Your assignment:
Repeat only the lines from the one that contains "Enumerate the UI" through the final line of the listing below, exactly, please, without pictures.

»»

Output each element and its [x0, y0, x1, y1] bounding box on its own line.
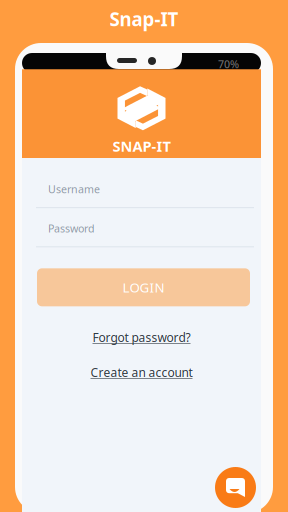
staticText: SNAP-IT	[112, 136, 170, 156]
staticText: Password	[48, 221, 95, 235]
staticText: Snap-IT	[110, 7, 178, 31]
button[interactable]: Create an account	[22, 365, 261, 379]
staticText: 70%	[218, 57, 239, 71]
button[interactable]: Open chat	[215, 467, 256, 508]
staticText: Username	[48, 182, 100, 196]
staticText: LOGIN	[122, 278, 164, 296]
staticText: Forgot password?	[92, 329, 190, 345]
button[interactable]: Forgot password?	[22, 330, 261, 344]
staticText: Create an account	[90, 364, 192, 380]
button[interactable]: LOGIN	[37, 268, 250, 306]
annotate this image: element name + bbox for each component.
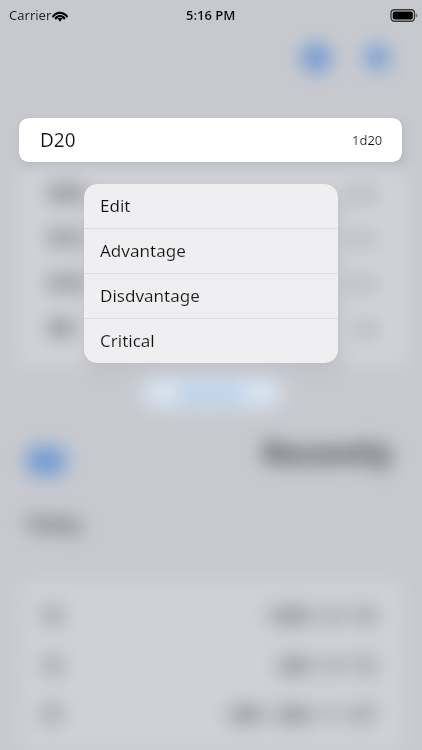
staticText: 5:16 PM — [186, 6, 236, 24]
button[interactable]: Critical — [84, 319, 338, 363]
staticText: Carrier — [9, 6, 52, 24]
staticText: 3d8 + 2d6 + 1 = 27 — [229, 703, 375, 726]
staticText: D10 — [48, 270, 84, 296]
staticText: Advantage — [100, 239, 186, 262]
other: Wi-Fi signal — [52, 9, 68, 21]
staticText: 2d6 + 3 = 12 — [278, 654, 375, 677]
staticText: Disdvantage — [100, 284, 200, 307]
staticText: D20 — [40, 127, 76, 153]
button[interactable]: D20 — [19, 118, 402, 162]
staticText: 1d20 — [352, 131, 383, 149]
staticText: Critical — [100, 329, 155, 352]
staticText: 16 — [42, 604, 62, 627]
staticText: Edit — [100, 194, 131, 217]
button[interactable]: Edit — [84, 184, 338, 229]
staticText: 1d20 + 4 = 16 — [268, 604, 375, 627]
other: Battery full — [391, 9, 419, 22]
staticText: Recently — [263, 432, 393, 473]
staticText: Today — [26, 511, 82, 537]
button[interactable]: Disdvantage — [84, 274, 338, 319]
staticText: D8 — [48, 315, 73, 341]
staticText: D12 — [48, 225, 84, 251]
button[interactable]: Advantage — [84, 229, 338, 274]
staticText: D20 — [48, 180, 84, 206]
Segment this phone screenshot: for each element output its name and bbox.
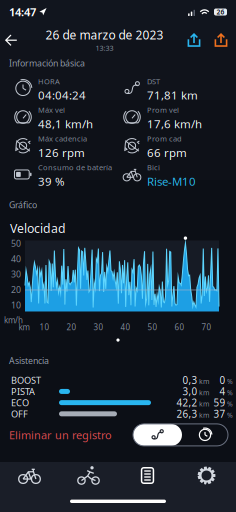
staticText: 48,1 km/h — [38, 116, 93, 132]
staticText: % — [227, 410, 233, 420]
staticText: Información básica — [9, 57, 85, 69]
staticText: Rise-M10 — [147, 173, 196, 189]
staticText: Velocidad — [10, 220, 66, 236]
staticText: km — [199, 388, 209, 397]
staticText: 0 — [220, 374, 226, 387]
staticText: 10 — [11, 299, 21, 311]
button[interactable]: Records — [118, 464, 177, 486]
button[interactable]: Settings — [177, 464, 236, 486]
staticText: Gráfico — [9, 199, 37, 211]
staticText: 30 — [94, 322, 104, 332]
staticText: Prom cad — [147, 134, 182, 144]
button[interactable]: Eliminar un registro — [7, 422, 114, 447]
button[interactable]: Time view — [182, 424, 228, 446]
staticText: Eliminar un registro — [9, 428, 112, 442]
staticText: 37 — [214, 407, 226, 420]
button[interactable]: Back — [0, 24, 23, 50]
staticText: 30 — [11, 268, 21, 280]
staticText: Bici — [147, 162, 160, 172]
staticText: 40 — [120, 322, 130, 332]
staticText: 0,3 — [182, 374, 198, 387]
staticText: 20 — [11, 284, 21, 296]
staticText: DST — [147, 76, 160, 86]
staticText: Asistencia — [9, 355, 49, 367]
staticText: 66 rpm — [147, 145, 187, 160]
staticText: 20 — [66, 322, 76, 332]
staticText: 13:33 — [96, 43, 114, 53]
staticText: 60 — [174, 322, 184, 332]
staticText: % — [227, 388, 233, 397]
staticText: 50 — [148, 322, 158, 332]
staticText: 17,6 km/h — [147, 116, 202, 132]
staticText: Prom vel — [147, 105, 179, 115]
staticText: BOOST — [11, 374, 41, 386]
button[interactable]: Export ride — [211, 30, 231, 50]
button[interactable]: Share ride — [184, 30, 204, 50]
staticText: 59 — [214, 396, 226, 409]
staticText: HORA — [38, 76, 60, 86]
staticText: 40 — [11, 253, 21, 265]
staticText: 10 — [40, 322, 50, 332]
staticText: 26,3 — [176, 407, 198, 420]
staticText: 50 — [11, 237, 21, 249]
staticText: km — [18, 322, 30, 332]
staticText: 3,0 — [182, 385, 198, 398]
staticText: Máx cadencia — [38, 134, 87, 144]
button[interactable]: Bikes — [0, 464, 59, 486]
staticText: ECO — [11, 396, 29, 409]
staticText: km — [199, 410, 209, 420]
staticText: Consumo de batería — [38, 162, 112, 172]
staticText: % — [227, 399, 233, 408]
staticText: km — [199, 399, 209, 408]
staticText: 14:47 — [9, 4, 36, 20]
staticText: 70 — [202, 322, 212, 332]
staticText: PISTA — [11, 385, 35, 398]
staticText: % — [227, 377, 233, 386]
staticText: 126 rpm — [38, 145, 85, 160]
staticText: km/h — [4, 315, 23, 326]
staticText: 42,2 — [176, 396, 198, 409]
staticText: Máx vel — [38, 105, 65, 115]
staticText: 26 de marzo de 2023 — [46, 27, 164, 43]
staticText: OFF — [11, 408, 28, 420]
staticText: 4 — [220, 385, 226, 398]
button[interactable]: Map view — [133, 424, 182, 446]
staticText: 39 % — [38, 173, 65, 189]
staticText: 26 — [216, 8, 224, 17]
staticText: 71,81 km — [147, 87, 198, 103]
button[interactable]: Rides — [59, 464, 118, 486]
staticText: 04:04:24 — [38, 87, 86, 103]
staticText: km — [199, 377, 209, 386]
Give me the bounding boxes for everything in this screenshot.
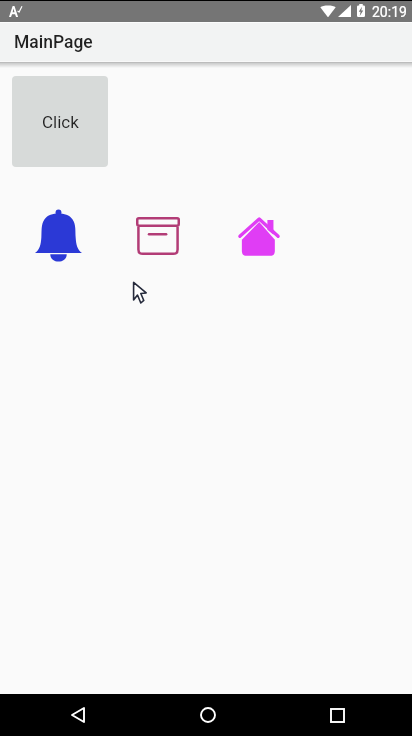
button[interactable]: Notifications [35, 209, 82, 263]
button[interactable]: Recent apps [313, 694, 361, 736]
button[interactable]: Back [54, 694, 102, 736]
staticText: 20:19 [372, 4, 407, 20]
button[interactable]: Archive [136, 217, 180, 255]
staticText: MainPage [14, 32, 93, 53]
button[interactable]: Home [238, 217, 280, 256]
staticText: Click [42, 112, 79, 132]
button[interactable]: Click [12, 76, 108, 167]
button[interactable]: Home [184, 694, 232, 736]
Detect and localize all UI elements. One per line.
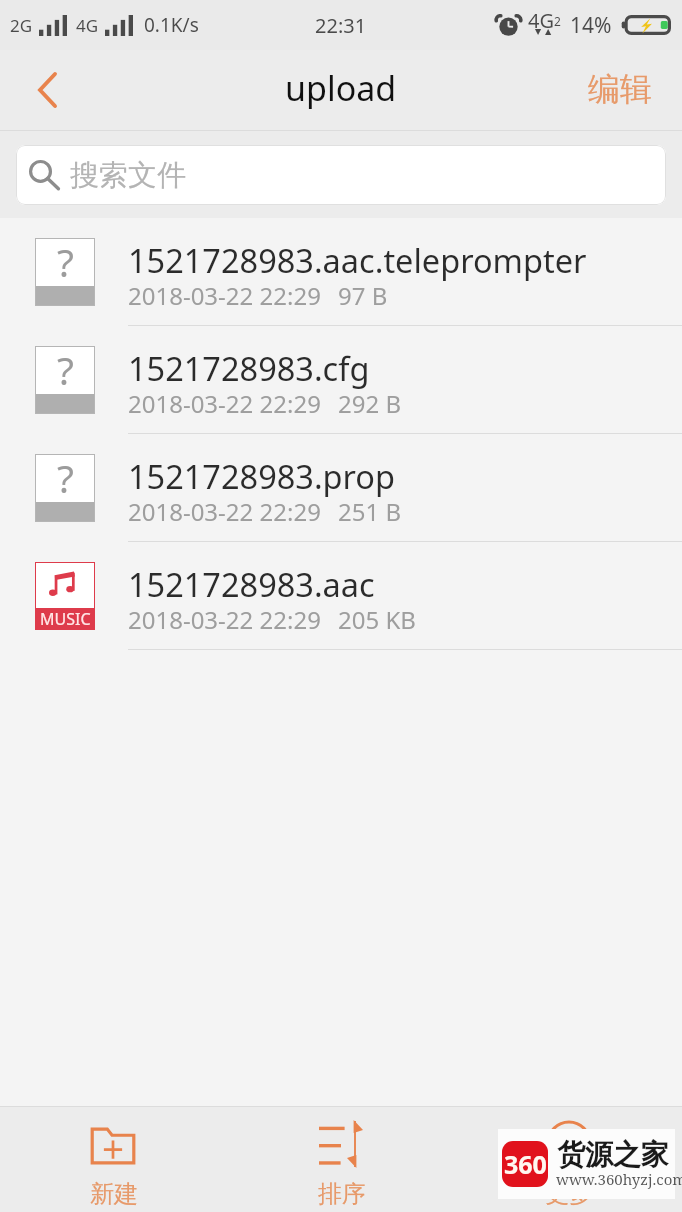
button[interactable]: ? — [0, 434, 682, 542]
button[interactable]: ? — [0, 326, 682, 434]
staticText: www.360hyzj.com — [556, 1169, 682, 1189]
button[interactable]: 编辑 — [564, 50, 682, 130]
button[interactable]: ? — [0, 218, 682, 326]
staticText: 搜索文件 — [70, 157, 186, 194]
staticText: 14% — [570, 11, 612, 40]
staticText: MUSIC — [40, 608, 91, 630]
staticText: 97 B — [338, 279, 388, 312]
staticText: 4G — [528, 7, 554, 34]
button[interactable]: Back — [0, 50, 92, 130]
staticText: 更多 — [545, 1179, 593, 1209]
staticText: 1521728983.aac.teleprompter — [128, 238, 587, 282]
staticText: 1521728983.aac — [128, 562, 375, 606]
button[interactable]: MUSIC — [0, 542, 682, 650]
staticText: 编辑 — [588, 69, 652, 109]
button[interactable]: Sort — [228, 1107, 455, 1212]
staticText: 排序 — [318, 1179, 366, 1209]
staticText: 2018-03-22 22:29 — [128, 387, 321, 420]
staticText: ? — [57, 343, 74, 396]
staticText: 1521728983.cfg — [128, 346, 370, 390]
staticText: 360 — [504, 1147, 547, 1181]
staticText: 4G — [76, 14, 99, 37]
staticText: 292 B — [338, 387, 402, 420]
staticText: 251 B — [338, 495, 402, 528]
staticText: 0.1K/s — [144, 12, 199, 38]
button[interactable]: 搜索文件 — [16, 145, 666, 205]
staticText: 22:31 — [315, 12, 367, 39]
button[interactable]: New folder — [0, 1107, 228, 1212]
staticText: ? — [57, 451, 74, 504]
staticText: 2018-03-22 22:29 — [128, 279, 321, 312]
staticText: upload — [285, 65, 397, 111]
staticText: 2018-03-22 22:29 — [128, 495, 321, 528]
staticText: 2018-03-22 22:29 — [128, 603, 321, 636]
staticText: 新建 — [90, 1179, 138, 1209]
staticText: 货源之家 — [557, 1137, 669, 1172]
staticText: 205 KB — [338, 603, 416, 636]
staticText: ? — [57, 235, 74, 288]
staticText: 1521728983.prop — [128, 454, 396, 498]
button[interactable]: More — [455, 1107, 682, 1212]
staticText: 2G — [10, 14, 33, 37]
staticText: 2 — [554, 13, 559, 29]
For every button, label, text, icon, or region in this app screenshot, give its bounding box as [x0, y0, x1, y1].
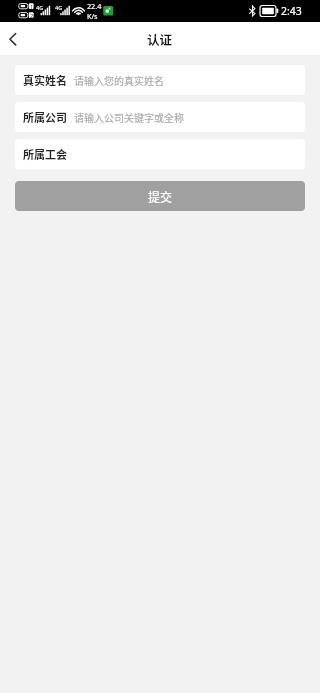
- staticText: 请输入公司关键字或全称: [74, 110, 184, 124]
- staticText: 所属工会: [23, 146, 67, 162]
- button[interactable]: 所属工会: [15, 139, 305, 169]
- staticText: 提交: [148, 188, 173, 205]
- staticText: K/s: [87, 11, 98, 21]
- staticText: 2: [30, 12, 34, 19]
- staticText: 1: [30, 3, 34, 10]
- staticText: 4G: [36, 4, 44, 11]
- button[interactable]: 提交: [15, 181, 305, 211]
- staticText: 4G: [55, 4, 63, 11]
- staticText: 所属公司: [23, 109, 67, 125]
- staticText: 22.4: [87, 1, 102, 11]
- staticText: 2:43: [281, 4, 302, 18]
- staticText: 请输入您的真实姓名: [74, 73, 164, 87]
- button[interactable]: 所属公司: [15, 102, 305, 132]
- staticText: 认证: [147, 30, 173, 48]
- button[interactable]: 真实姓名: [15, 65, 305, 95]
- button[interactable]: Back: [0, 22, 30, 55]
- staticText: 真实姓名: [23, 72, 67, 88]
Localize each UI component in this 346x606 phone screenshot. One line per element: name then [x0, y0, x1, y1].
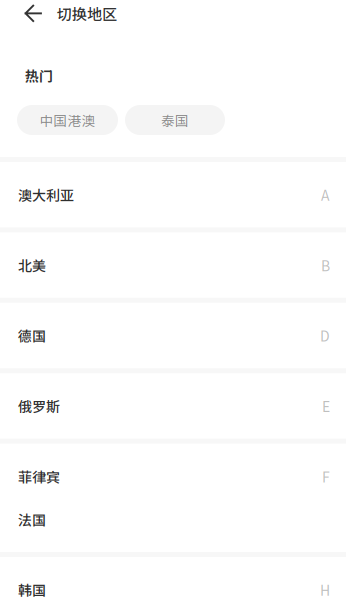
- button[interactable]: 澳大利亚: [0, 173, 346, 216]
- staticText: E: [322, 396, 330, 416]
- button[interactable]: 俄罗斯: [0, 384, 346, 427]
- staticText: 泰国: [161, 110, 189, 130]
- button[interactable]: 法国: [0, 498, 346, 541]
- button[interactable]: 韩国: [0, 568, 346, 606]
- staticText: 法国: [18, 509, 46, 530]
- staticText: 德国: [18, 325, 46, 346]
- staticText: 澳大利亚: [18, 185, 74, 205]
- staticText: 热门: [25, 65, 53, 86]
- button[interactable]: Back: [0, 0, 57, 27]
- button[interactable]: 菲律宾: [0, 455, 346, 498]
- staticText: B: [321, 255, 330, 275]
- staticText: A: [321, 185, 330, 205]
- staticText: 北美: [18, 255, 46, 275]
- staticText: H: [320, 580, 330, 600]
- button[interactable]: 北美: [0, 244, 346, 287]
- button[interactable]: 德国: [0, 314, 346, 357]
- staticText: 俄罗斯: [18, 396, 60, 416]
- staticText: 中国港澳: [40, 110, 96, 130]
- staticText: F: [322, 466, 330, 486]
- button[interactable]: 泰国: [125, 105, 225, 135]
- staticText: 韩国: [18, 580, 46, 600]
- staticText: D: [320, 325, 330, 346]
- button[interactable]: 中国港澳: [17, 105, 118, 135]
- staticText: 切换地区: [57, 3, 117, 24]
- staticText: 菲律宾: [18, 466, 60, 486]
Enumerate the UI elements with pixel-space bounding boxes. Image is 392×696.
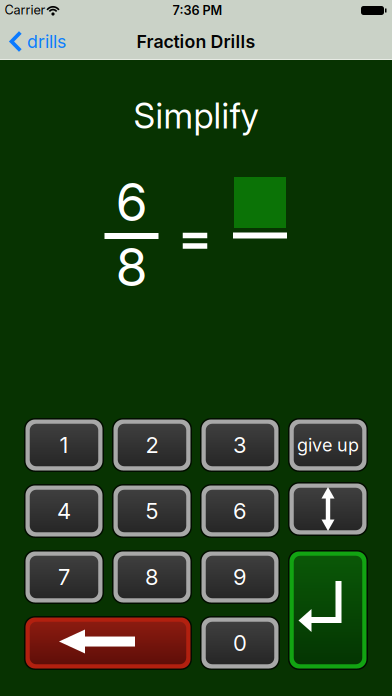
button[interactable]: 7	[24, 550, 104, 604]
staticText: drills	[27, 31, 66, 52]
staticText: 4	[57, 498, 71, 524]
button[interactable]: Backspace	[24, 616, 192, 670]
staticText: 2	[146, 432, 158, 458]
button[interactable]: 9	[200, 550, 280, 604]
button[interactable]: 2	[112, 418, 192, 472]
button[interactable]: 6	[200, 484, 280, 538]
staticText: 8	[145, 564, 159, 590]
staticText: 5	[146, 498, 158, 524]
button[interactable]: 3	[200, 418, 280, 472]
staticText: Simplify	[134, 95, 258, 137]
button[interactable]: drills	[6, 28, 68, 56]
button[interactable]: 8	[112, 550, 192, 604]
staticText: Fraction Drills	[136, 31, 256, 52]
staticText: 6	[116, 170, 148, 233]
staticText: give up	[297, 434, 359, 456]
button[interactable]: 4	[24, 484, 104, 538]
button[interactable]: 0	[200, 616, 280, 670]
staticText: 7	[58, 564, 70, 590]
button[interactable]: give up	[288, 418, 368, 472]
staticText: 7:36 PM	[172, 3, 222, 18]
staticText: 0	[233, 630, 247, 656]
staticText: Carrier	[4, 2, 46, 18]
button[interactable]: 1	[24, 418, 104, 472]
button[interactable]: Switch numerator/denominator	[288, 482, 368, 536]
staticText: 3	[233, 432, 247, 458]
button[interactable]: 5	[112, 484, 192, 538]
button[interactable]: Enter	[288, 550, 368, 670]
staticText: 1	[60, 432, 68, 458]
staticText: 6	[233, 498, 247, 524]
staticText: 9	[233, 564, 247, 590]
staticText: 8	[116, 236, 148, 298]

««

Answer section:
Enumerate the UI elements with pixel-space bounding boxes. Image is 392×696.
button[interactable]: 7	[24, 550, 104, 604]
staticText: drills	[27, 31, 66, 52]
staticText: 4	[57, 498, 71, 524]
button[interactable]: Backspace	[24, 616, 192, 670]
staticText: 2	[146, 432, 158, 458]
button[interactable]: 9	[200, 550, 280, 604]
button[interactable]: 2	[112, 418, 192, 472]
button[interactable]: 6	[200, 484, 280, 538]
staticText: 8	[145, 564, 159, 590]
staticText: 5	[146, 498, 158, 524]
button[interactable]: 3	[200, 418, 280, 472]
staticText: Simplify	[134, 95, 258, 137]
button[interactable]: drills	[6, 28, 68, 56]
button[interactable]: 8	[112, 550, 192, 604]
staticText: Fraction Drills	[136, 31, 256, 52]
staticText: 6	[116, 170, 148, 233]
staticText: give up	[297, 434, 359, 456]
button[interactable]: 4	[24, 484, 104, 538]
button[interactable]: 0	[200, 616, 280, 670]
staticText: 7	[58, 564, 70, 590]
button[interactable]: give up	[288, 418, 368, 472]
staticText: 7:36 PM	[172, 3, 222, 18]
staticText: 0	[233, 630, 247, 656]
staticText: Carrier	[4, 2, 46, 18]
button[interactable]: 1	[24, 418, 104, 472]
button[interactable]: Switch numerator/denominator	[288, 482, 368, 536]
staticText: 3	[233, 432, 247, 458]
button[interactable]: 5	[112, 484, 192, 538]
button[interactable]: Enter	[288, 550, 368, 670]
staticText: 1	[60, 432, 68, 458]
staticText: 6	[233, 498, 247, 524]
staticText: 9	[233, 564, 247, 590]
staticText: 8	[116, 236, 148, 298]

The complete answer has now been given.